Alaska needs bi-partisan support for education

We can do better to make sure students have a chance to succeed. We need to reverse the three-year course of cutting educational staff across the state. These are people who educate our children and help them succeed.

It’s time to make sure Alaska’s children are given the chance to reach their full potential. An educated workforce will grow our economy and reduce jail and social services costs.

If the governor and the GOP leadership succeed in their $1 billion to $2 billion a year oil tax giveaway — the biggest component of which doesn’t require oil companies to reinvest any of that money in Alaska — the cuts to our schools will go even deeper into the classroom. I, and others, have proposed reform that will work, that doesn’t cut Alaska’s fair share for our oil by the billions. We allow reasonable tax relief, but only if companies invest in Alaska to produce new oil. If we end up with the governor’s bill, which will guarantee $1 billion to $2 billion annual deficits, children will not be given the tools they need to succeed, and we’ll pay for that in the long run. There is no reason to send our economy and schools over a fiscal cliff.

Improving our schools and reversing educator cuts shouldn’t be a Democratic issue. While I and other Democrats have filed legislation to reverse this course of educator cuts, as we have in the past, improving schools needs to be a bi-partisan issue.

Over the last three years, most Alaska schools districts have lost teachers, job counselors, guidance counselors, tutors and needed staff. The governor’s school budget proposal continues that damaging spiral.

The governor has taken another harmful step. He’s cut modest legislative proposals to improve one of the nation’s worst pre-kindergarten systems, and now a legislative subcommittee is cutting further. The current pre-K system in Alaska only serves a small fraction of families who would voluntarily choose to help their children succeed through early learning programs, whether at home with counselors to offer early learning tools, or in pre-K classrooms.
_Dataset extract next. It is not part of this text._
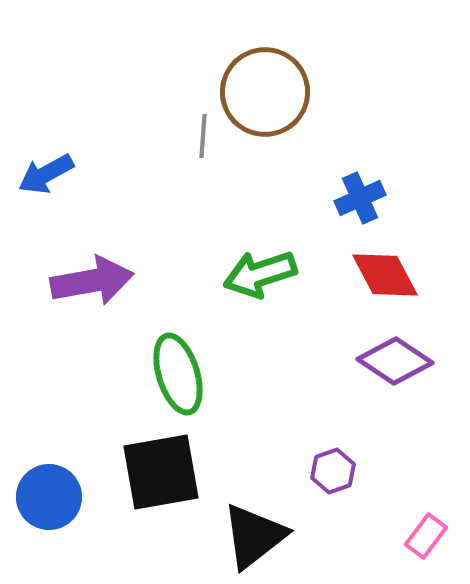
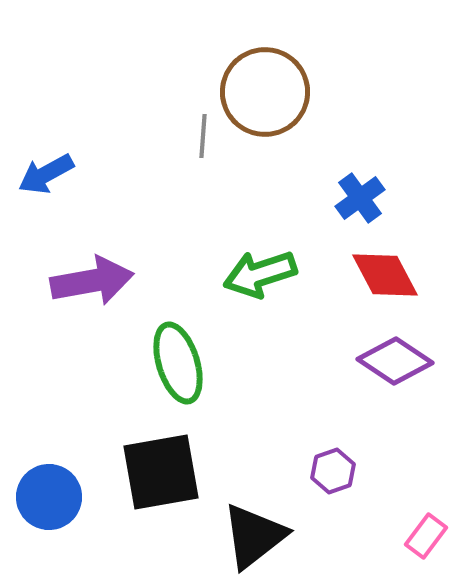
blue cross: rotated 12 degrees counterclockwise
green ellipse: moved 11 px up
Numerous studies show that reaching youth, whether at home or in the classroom, by age 4 increases their chance of school success, work success and success in going to college or getting job training. It also helps them stay out of jail.

In Anchorage, more than 200 educators and support staff will be lost next year under the governor’s proposal. That’s on top of losing 150 teacher and support staff over the past three years. In Mat-Su, students have lost more than 100 teacher and staff positions over the past three years even though the number of students is rising.
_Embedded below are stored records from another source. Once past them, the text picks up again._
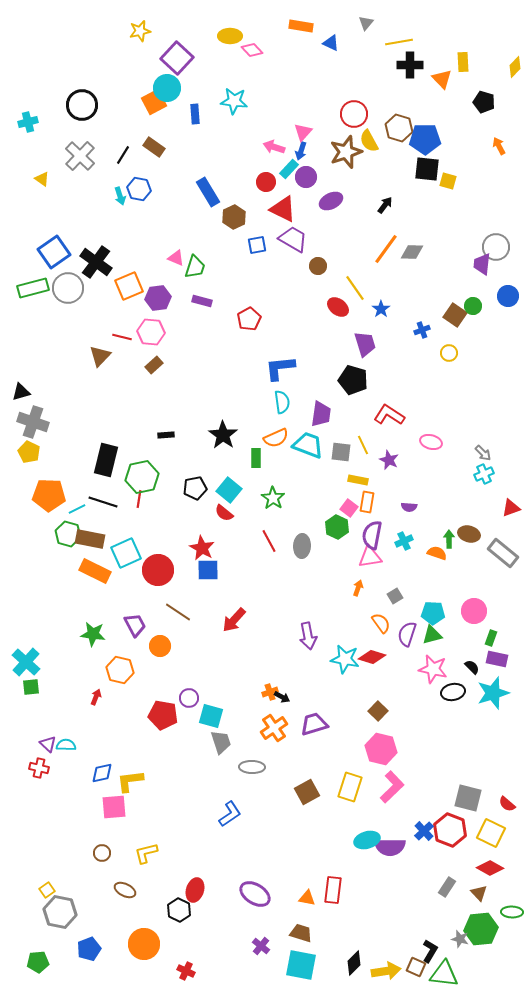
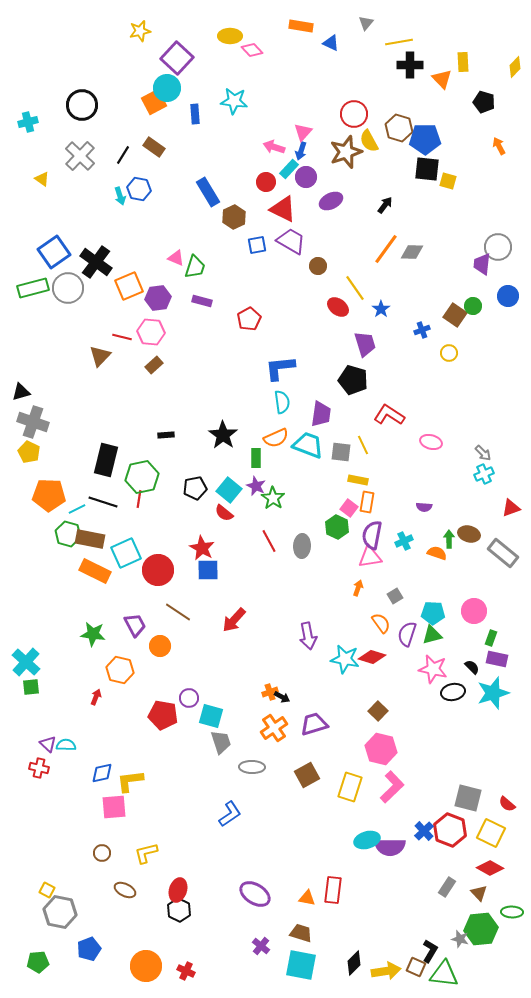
purple trapezoid at (293, 239): moved 2 px left, 2 px down
gray circle at (496, 247): moved 2 px right
purple star at (389, 460): moved 133 px left, 26 px down
purple semicircle at (409, 507): moved 15 px right
brown square at (307, 792): moved 17 px up
yellow square at (47, 890): rotated 28 degrees counterclockwise
red ellipse at (195, 890): moved 17 px left
orange circle at (144, 944): moved 2 px right, 22 px down
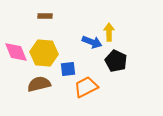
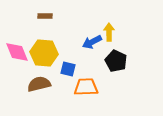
blue arrow: rotated 132 degrees clockwise
pink diamond: moved 1 px right
blue square: rotated 21 degrees clockwise
orange trapezoid: rotated 25 degrees clockwise
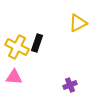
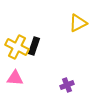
black rectangle: moved 3 px left, 3 px down
pink triangle: moved 1 px right, 1 px down
purple cross: moved 3 px left
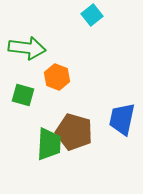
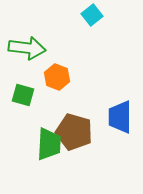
blue trapezoid: moved 2 px left, 2 px up; rotated 12 degrees counterclockwise
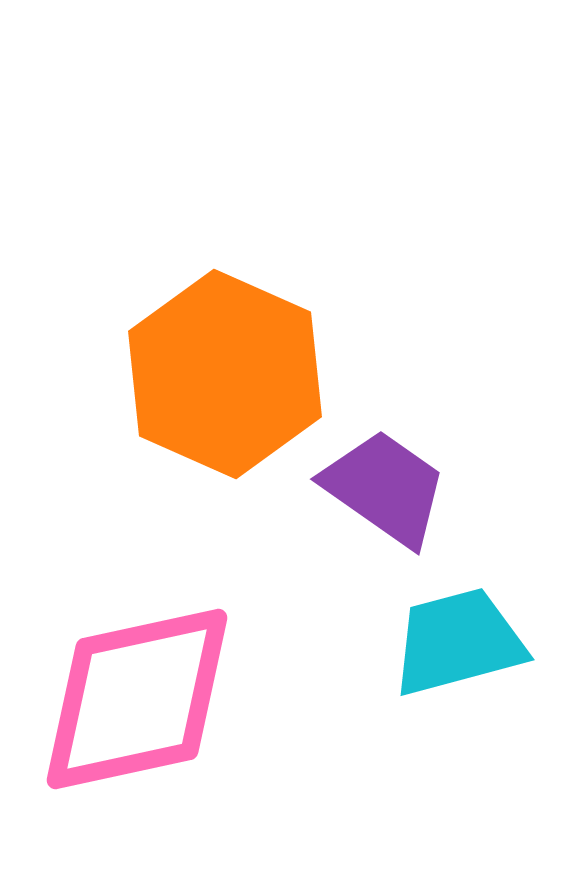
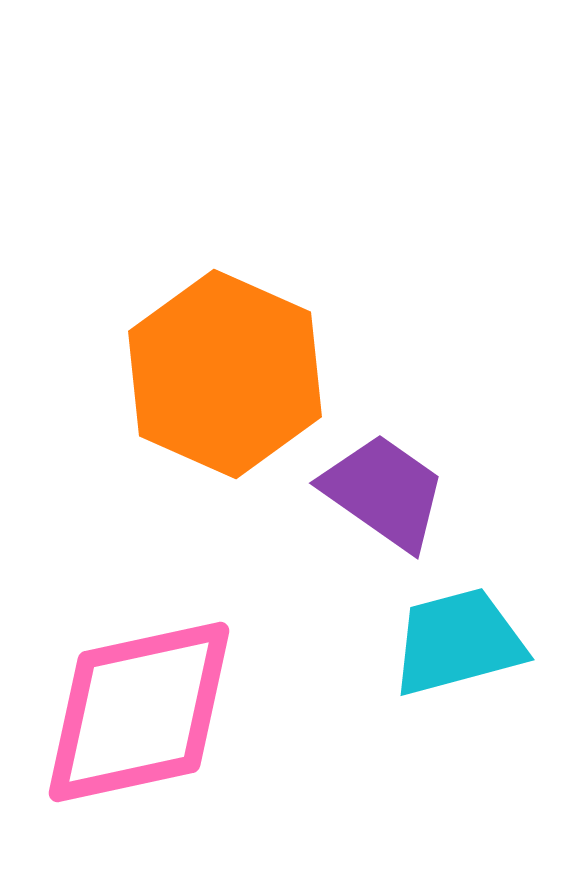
purple trapezoid: moved 1 px left, 4 px down
pink diamond: moved 2 px right, 13 px down
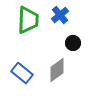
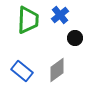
black circle: moved 2 px right, 5 px up
blue rectangle: moved 2 px up
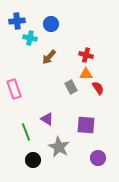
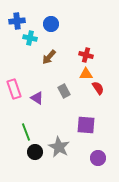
gray rectangle: moved 7 px left, 4 px down
purple triangle: moved 10 px left, 21 px up
black circle: moved 2 px right, 8 px up
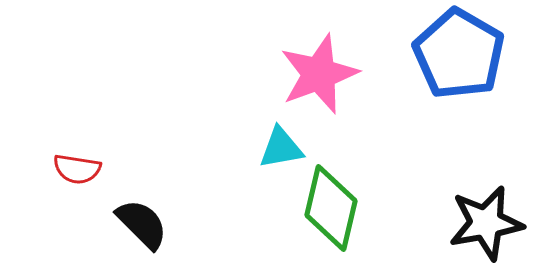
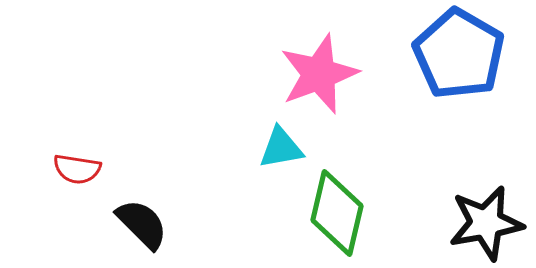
green diamond: moved 6 px right, 5 px down
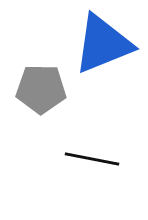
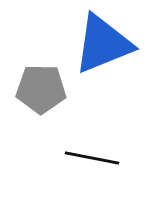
black line: moved 1 px up
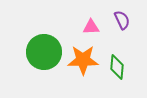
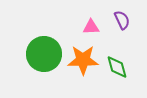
green circle: moved 2 px down
green diamond: rotated 20 degrees counterclockwise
The story is the same in smaller school districts. Juneau students have lost 30 teachers and staff over the past three years. In Kodiak, a small school district, students have lost more than 30 teachers and support staff during the past three years. The story gets repeated in the Northwest Arctic Borough, Sitka, Nome and across the state.

So how does the governor claim “record” school funding? Well, in 2007, under Governor Palin, Democrats and Republicans joined to help fund underfunded pension trust funds for state and municipal employees, including teachers. The governor counts that money in claiming “he” has increased education funding. Unfortunately, none of those retirement trust funds can be used in the classroom. And he counts funds we’ve used for busing students to school — which have gone up as gasoline prices have increased. Those funds are used for busing, not for the classroom.

When it comes to classroom funding, however — funds for teachers, job counselors and other staff — per student funding has fallen behind inflation. And, with steeply rising health costs private and public employees face, insurance premiums for all of us have risen faster than inflation. This has forced school districts to layoff educators.

The victims are children with dreams of success. It’s time to do better. It’s time to make a commitment to education that our schools can count on. We should not risk Alaska becoming an educational backwater.